Türk Toraks Derneği Bilimsel Komite Başkanı Prof. Dr. Elif Dağlı, yaptığı açıklamada, ilk kez bilim insanı Robert Koch'un 24 Mart 1882'de verem hastalığına tüberküloz basilinin neden olduğunu gösterdiğini ifade ederek, bunun veremle savaşta çığır açan ilk büyük keşif olduğunu söyledi.
Dağlı, günümüzde veremle savaşta hastalara erken tanı konulması ve başarı ile tedavi edilmesinin en etkili yöntem olduğunu vurguladı. Verem tedavisinde, mikropların hızla temizlendiğini ifade eden Dağlı, verem mikrobunun kaynağının da kurutulduğu için bulaşmasının da önlendiğini kaydetti.
Dünyada verem hastalığının hala büyük bir sorun olduğunun altını çizen Dağlı, "Her yıl ortaya çıkan 8,7 milyon verem hastasının üçte birine tanı konulamamaktadır.
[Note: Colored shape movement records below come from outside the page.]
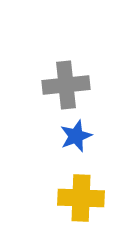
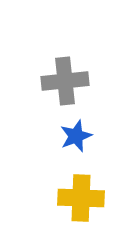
gray cross: moved 1 px left, 4 px up
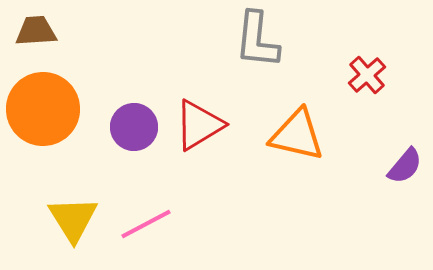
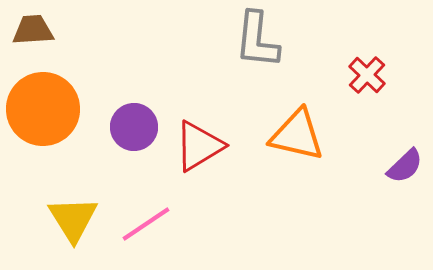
brown trapezoid: moved 3 px left, 1 px up
red cross: rotated 6 degrees counterclockwise
red triangle: moved 21 px down
purple semicircle: rotated 6 degrees clockwise
pink line: rotated 6 degrees counterclockwise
Yani her yıl yaklaşık 3 milyon hasta kayıptır. Üç milyon veremli hastaya tanı konulmaması söz konusudur. Buna ek olarak, tanı konulanların bir kısmı etkili şekilde tedavi edilememektedir. Bunun sonucunda yılda 1,3 milyon, yani her gün 3 bin 600 verem hastası ölmektedir" diye konuştu.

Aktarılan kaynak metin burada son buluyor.